Exercise brief >> From the entries that follow, copy every line with the word "EDAR".

*** Opening of Supplied data ***

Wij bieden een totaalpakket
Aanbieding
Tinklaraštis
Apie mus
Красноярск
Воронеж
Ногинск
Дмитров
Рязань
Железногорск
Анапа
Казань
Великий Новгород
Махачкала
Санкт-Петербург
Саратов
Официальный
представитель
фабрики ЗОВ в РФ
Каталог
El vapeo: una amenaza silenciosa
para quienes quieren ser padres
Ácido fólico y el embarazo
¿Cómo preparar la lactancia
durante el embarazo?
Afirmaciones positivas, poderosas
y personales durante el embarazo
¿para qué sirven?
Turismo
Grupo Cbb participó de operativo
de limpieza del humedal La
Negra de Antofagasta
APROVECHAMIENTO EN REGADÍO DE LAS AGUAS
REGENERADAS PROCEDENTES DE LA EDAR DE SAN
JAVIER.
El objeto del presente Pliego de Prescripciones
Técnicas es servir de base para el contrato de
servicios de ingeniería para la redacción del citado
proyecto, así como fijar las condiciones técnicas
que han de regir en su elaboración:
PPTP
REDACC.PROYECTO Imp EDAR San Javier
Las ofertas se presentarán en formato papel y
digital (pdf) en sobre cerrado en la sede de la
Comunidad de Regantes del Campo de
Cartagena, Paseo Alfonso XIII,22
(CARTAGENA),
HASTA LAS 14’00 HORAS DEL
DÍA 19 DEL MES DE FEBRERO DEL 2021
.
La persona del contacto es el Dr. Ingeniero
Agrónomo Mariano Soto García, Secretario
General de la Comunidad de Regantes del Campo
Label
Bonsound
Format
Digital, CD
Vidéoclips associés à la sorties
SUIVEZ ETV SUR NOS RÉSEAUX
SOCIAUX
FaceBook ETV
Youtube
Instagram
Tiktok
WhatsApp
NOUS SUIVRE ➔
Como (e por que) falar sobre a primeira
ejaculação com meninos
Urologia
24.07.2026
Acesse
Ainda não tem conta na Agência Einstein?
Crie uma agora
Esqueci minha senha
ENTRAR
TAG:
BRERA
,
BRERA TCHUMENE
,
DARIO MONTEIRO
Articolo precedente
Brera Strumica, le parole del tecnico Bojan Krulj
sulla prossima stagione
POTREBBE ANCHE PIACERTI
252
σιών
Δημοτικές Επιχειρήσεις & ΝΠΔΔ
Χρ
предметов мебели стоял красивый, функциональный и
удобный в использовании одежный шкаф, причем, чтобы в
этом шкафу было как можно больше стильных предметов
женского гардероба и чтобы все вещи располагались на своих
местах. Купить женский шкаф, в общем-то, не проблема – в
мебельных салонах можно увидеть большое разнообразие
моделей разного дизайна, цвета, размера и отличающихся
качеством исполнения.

*** Close of Supplied data ***

Answer to this problem >>
REGENERADAS PROCEDENTES DE LA EDAR DE SAN
REDACC.PROYECTO Imp EDAR San Javier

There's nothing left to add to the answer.